ー質問#12 記憶との関連性みたいなところではどうでしょうか?音の方が柔軟っていうか、視覚ほど縛られていない記憶との結びつき方がされているというか。そういう記憶のトリガーになり得ますか?

やっぱり映像って良くも悪くも写っているものの力が強いっていうか、写っているものの何かから全く別のものを想起するってことはあまりないと思うんですよね。もちろん見る人によってそこから受けとる意味とかは違うんですけれども。でも音ってそういう意味ではもっと広がりがあるというか、そこの違いは確かにありますね。ある意味とても曖昧なんですよね。曖昧だからこそ良さがあるというか、逆に勘違いすることもありますよね。説明をせずに聞かせると、実際の内容とは全然違うことを想像して聴く人もいるんですけども、間違いとかそういうことではなくてそれも1つの良さだったりするんじゃないかと。映像だとそれが起こりづらい、そういう気がします。

ー質問#13 音にメタ的なデータを付加していくっていう時に、得られる手掛かりというものが、何か確定的じゃないんですよね。そこに面白さがあるのかもしれませんね?

録音をした僕自身も、聴くたびに変わっていくんです。やっぱり忘れますし、その辺の曖昧さというか、映像はそれがやっぱり固定化されているというか。次に紹介するのがUltrasonicScapesといって、人間に聴こえない超音波をバットディテクターという超音波をリアルタイムに可聴域に変換する装置を使って、都市の色々な超高周波ノイズを録り作品を作ったというものです。超音波というと、コウモリが有名ですが、実は街の様々な機械や照明、雑踏などからも超音波が出ていて、そうした人間の知覚外の振動に焦点をあてて作品を作りました。映像作品と音の作品と両方作ったんですが、映像作品の方を見て頂きます。

試聴(セミ・駐車場・風鈴等の高周波)

これは蝉の超音波をリアルタイムに拾って使っています。またこれは駐車場の入り口にある遮断機付近から断続的な音がずっとでていて、多分ネズミよけの超音波を拾っているんではないかと思うんですけれども、テクノミュージックっぽい揺らいだリズムの音がします。

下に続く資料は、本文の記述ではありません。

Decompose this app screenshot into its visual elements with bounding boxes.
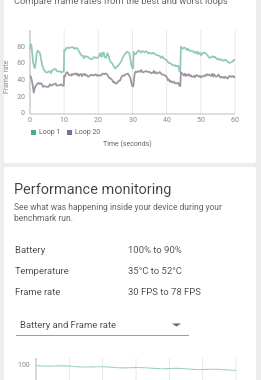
staticText: 40 bbox=[159, 116, 175, 124]
staticText: 20 bbox=[90, 116, 106, 124]
staticText: Frame rate bbox=[15, 286, 61, 297]
staticText: 10 bbox=[56, 116, 72, 124]
staticText: Temperature bbox=[15, 265, 69, 276]
staticText: 30 bbox=[125, 116, 141, 124]
staticText: Compare frame rates from the best and wo… bbox=[14, 0, 228, 6]
staticText: 0 bbox=[13, 109, 25, 117]
staticText: 100% to 90% bbox=[128, 244, 182, 255]
staticText: Battery and Frame rate bbox=[20, 319, 172, 330]
staticText: 50 bbox=[193, 116, 209, 124]
staticText: See what was happening inside your devic… bbox=[14, 202, 222, 223]
staticText: 30 FPS to 78 FPS bbox=[128, 286, 201, 297]
staticText: Loop 1 bbox=[39, 128, 61, 136]
staticText: 60 bbox=[227, 116, 243, 124]
staticText: 20 bbox=[13, 93, 25, 101]
button[interactable]: Battery and Frame rate bbox=[16, 313, 190, 336]
staticText: Time (seconds) bbox=[103, 140, 152, 148]
staticText: Frame rate bbox=[2, 60, 10, 94]
staticText: 35°C to 52°C bbox=[128, 265, 182, 276]
staticText: 100 bbox=[18, 361, 30, 369]
staticText: 0 bbox=[22, 116, 38, 124]
staticText: 60 bbox=[13, 59, 25, 67]
staticText: Performance monitoring bbox=[14, 181, 172, 198]
staticText: 40 bbox=[13, 76, 25, 84]
staticText: Battery bbox=[15, 244, 46, 255]
staticText: 80 bbox=[13, 43, 25, 51]
staticText: Loop 20 bbox=[75, 128, 101, 136]
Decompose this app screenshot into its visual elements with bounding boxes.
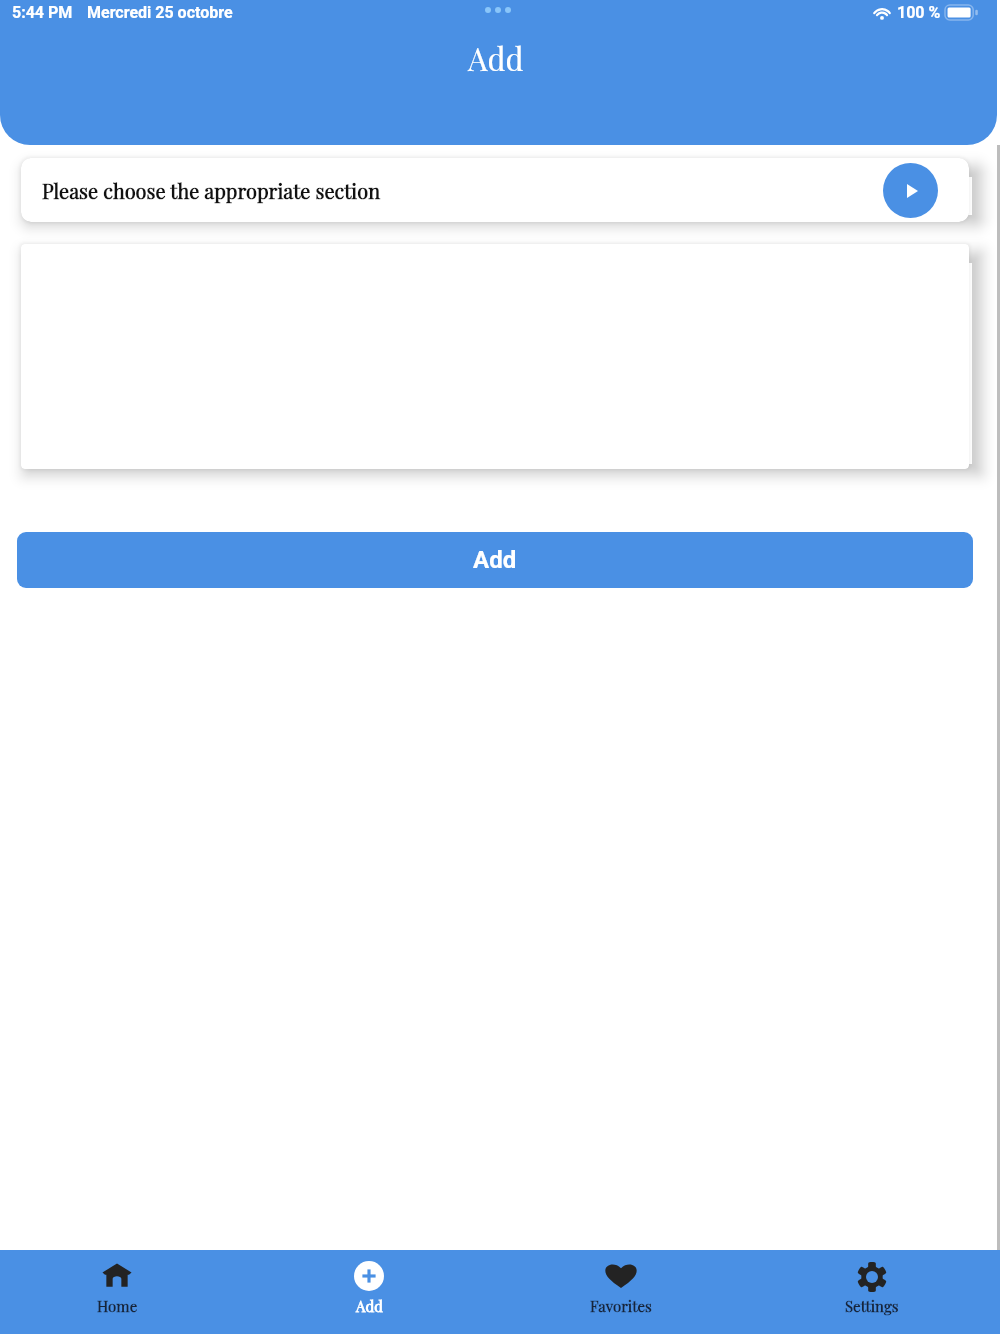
button[interactable]: Add [17, 532, 973, 588]
button[interactable]: Favorites [558, 1250, 684, 1334]
staticText: Add [356, 1296, 383, 1316]
button[interactable]: Settings [809, 1250, 935, 1334]
staticText: Settings [845, 1296, 899, 1316]
staticText: Favorites [590, 1296, 652, 1316]
staticText: Add [468, 37, 524, 78]
staticText: Mercredi 25 octobre [87, 3, 233, 22]
button[interactable]: Home [54, 1250, 180, 1334]
staticText: 5:44 PM [12, 3, 73, 22]
staticText: 100 % [897, 3, 941, 22]
button[interactable]: Add [306, 1250, 432, 1334]
staticText: Please choose the appropriate section [42, 177, 381, 204]
button[interactable]: Open section list [883, 163, 938, 218]
staticText: Home [97, 1296, 138, 1316]
staticText: Add [473, 546, 517, 574]
button[interactable]: Please choose the appropriate section [21, 158, 969, 222]
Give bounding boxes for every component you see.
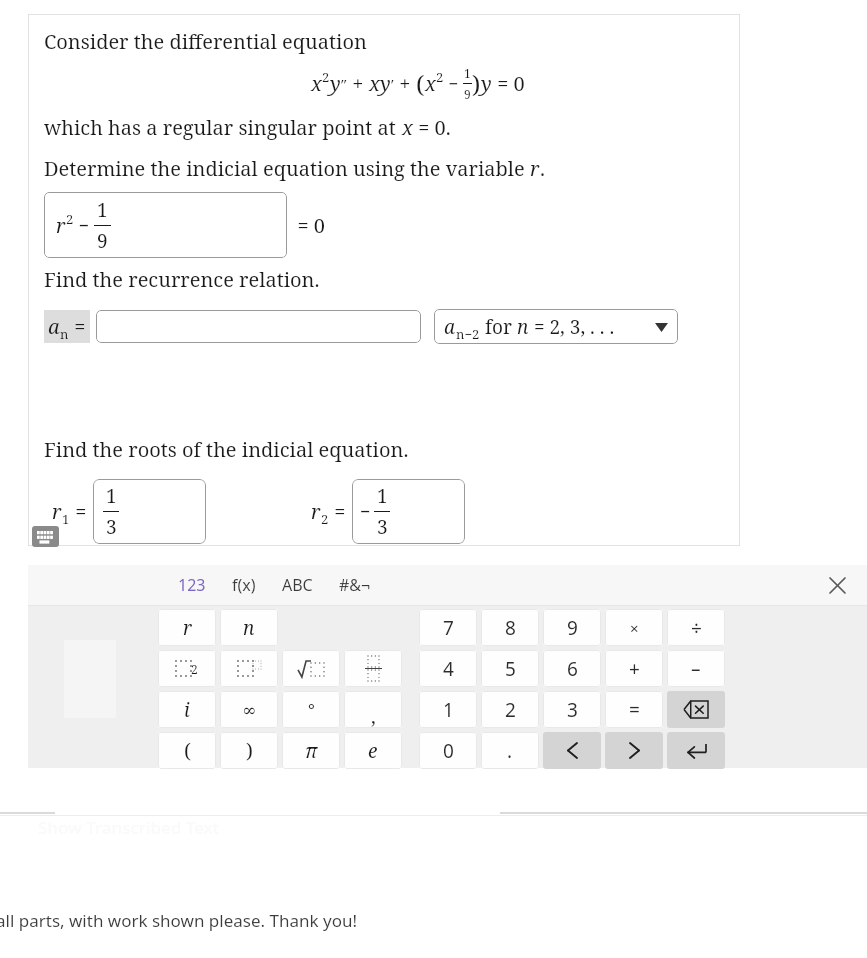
staticText: = (69, 313, 86, 340)
button[interactable]: − (352, 479, 465, 544)
button[interactable]: ) (220, 732, 278, 769)
staticText: i (184, 697, 190, 723)
staticText: y (330, 70, 341, 97)
staticText: 9 (567, 615, 578, 641)
staticText: ) (472, 67, 481, 100)
staticText: 5 (505, 656, 516, 682)
staticText: 0 (443, 738, 454, 764)
staticText: y (481, 70, 492, 97)
staticText: = (329, 498, 346, 525)
staticText: 9 (464, 86, 471, 102)
button[interactable]: r (44, 192, 287, 258)
staticText: 1 (377, 483, 388, 509)
button[interactable]: a (434, 309, 678, 344)
staticText: ( (416, 67, 425, 100)
staticText: = 0 (492, 70, 525, 97)
staticText: 2 (321, 510, 329, 528)
button[interactable]: × (605, 609, 663, 646)
button[interactable]: 1 (419, 691, 477, 728)
button[interactable]: ( (158, 732, 216, 769)
button[interactable]: Move left (543, 732, 601, 769)
button[interactable]: r (158, 609, 216, 646)
button[interactable]: ° (282, 691, 340, 728)
button[interactable]: n (220, 609, 278, 646)
button[interactable]: i (158, 691, 216, 728)
staticText: = 2, 3, . . . (529, 314, 615, 340)
staticText: = (70, 498, 87, 525)
button[interactable]: 7 (419, 609, 477, 646)
button[interactable]: Backspace (667, 691, 725, 728)
staticText: y (380, 70, 391, 97)
staticText: #&¬ (339, 574, 371, 596)
button[interactable]: e (344, 732, 402, 769)
button[interactable]: π (282, 732, 340, 769)
button[interactable]: 123 (178, 565, 206, 605)
button[interactable]: #&¬ (339, 565, 371, 605)
staticText: = (629, 697, 640, 723)
staticText: n (517, 314, 529, 340)
staticText: 2 (436, 68, 444, 86)
button[interactable] (282, 650, 340, 687)
staticText: x (369, 70, 380, 97)
button[interactable]: , (344, 691, 402, 728)
button[interactable] (96, 310, 421, 343)
button[interactable]: 6 (543, 650, 601, 687)
staticText: × (630, 618, 639, 638)
staticText: f(x) (232, 574, 256, 596)
staticText: Consider the differential equation (44, 28, 367, 55)
staticText: ( (184, 737, 191, 764)
button[interactable]: 2 (481, 691, 539, 728)
button[interactable]: ÷ (667, 609, 725, 646)
staticText: ° (308, 698, 315, 721)
staticText: 2 (66, 210, 74, 228)
staticText: 7 (443, 615, 454, 641)
staticText: n (243, 615, 255, 641)
staticText: ∞ (242, 700, 257, 720)
button[interactable]: Close keyboard (823, 571, 851, 599)
staticText: ) (246, 737, 253, 764)
staticText: Find the recurrence relation. (44, 266, 320, 293)
staticText: = 0 (287, 212, 325, 239)
staticText: + (629, 656, 640, 682)
staticText: 2 (191, 661, 198, 677)
staticText: 1 (97, 197, 108, 223)
staticText: + (347, 70, 369, 97)
staticText: 123 (178, 574, 206, 596)
staticText: – (691, 656, 701, 682)
staticText: r (52, 498, 62, 525)
button[interactable]: 1 (93, 479, 206, 544)
button[interactable]: f(x) (232, 565, 256, 605)
button[interactable]: = (605, 691, 663, 728)
staticText: all parts, with work shown please. Thank… (0, 909, 358, 932)
button[interactable]: 4 (419, 650, 477, 687)
button[interactable]: + (605, 650, 663, 687)
staticText: 3 (377, 514, 388, 540)
button[interactable]: ∞ (220, 691, 278, 728)
staticText: e (368, 738, 378, 764)
button[interactable]: ABC (282, 565, 313, 605)
button[interactable]: 0 (419, 732, 477, 769)
staticText: for (480, 314, 517, 340)
button[interactable]: 5 (481, 650, 539, 687)
button[interactable] (344, 650, 402, 687)
staticText: r (311, 498, 321, 525)
staticText: 8 (505, 615, 516, 641)
button[interactable]: Enter (667, 732, 725, 769)
button[interactable]: 8 (481, 609, 539, 646)
button[interactable]: 3 (543, 691, 601, 728)
staticText: Determine the indicial equation using th… (44, 155, 530, 182)
staticText: a (444, 314, 456, 340)
button[interactable]: 2 (158, 650, 216, 687)
staticText: ÷ (691, 615, 702, 641)
button[interactable]: Show keyboard (32, 526, 59, 547)
staticText: 3 (106, 514, 117, 540)
staticText: x (311, 70, 322, 97)
button[interactable]: . (481, 732, 539, 769)
button[interactable]: – (667, 650, 725, 687)
staticText: n (60, 325, 69, 343)
button[interactable]: 9 (543, 609, 601, 646)
button[interactable]: Move right (605, 732, 663, 769)
button[interactable] (220, 650, 278, 687)
staticText: − (360, 499, 371, 524)
staticText: a (48, 313, 60, 340)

これはコウモリの音を京都の三条大橋付近で録りました。本来の目的はバットディテクターという名前からもわかるようにコウモリの出す超音波を聞くものなんです。

次に紹介するのがエオリアンハープです。今日持って来ましたが、楽器というか自然の風が弦に当たって弦が共振することで音が出る仕組みになっています。なので人間が演奏するのではなくて、自然の力で奏でる。これも伝説の楽器みたいになっていて、実際にはほとんどもう使われていません。歴史的なことを調べたら、18世紀頃はドイツの一般家庭でも設置されていて、窓を開けて風が入ると音が鳴るという日本の風鈴の様な形で普及していたらしいのですが、ピアノを始めとした人間が完全にコントロールする楽器が普及すると共に、こういうものが急速に無くなったようです。たまたまYouTubeで動画を見つけて、自分でも作ってみたくなって、ホームセンターで木材とかの材料を買って、弦の種類も知り合いで作った事がある人に聞いて自作しました。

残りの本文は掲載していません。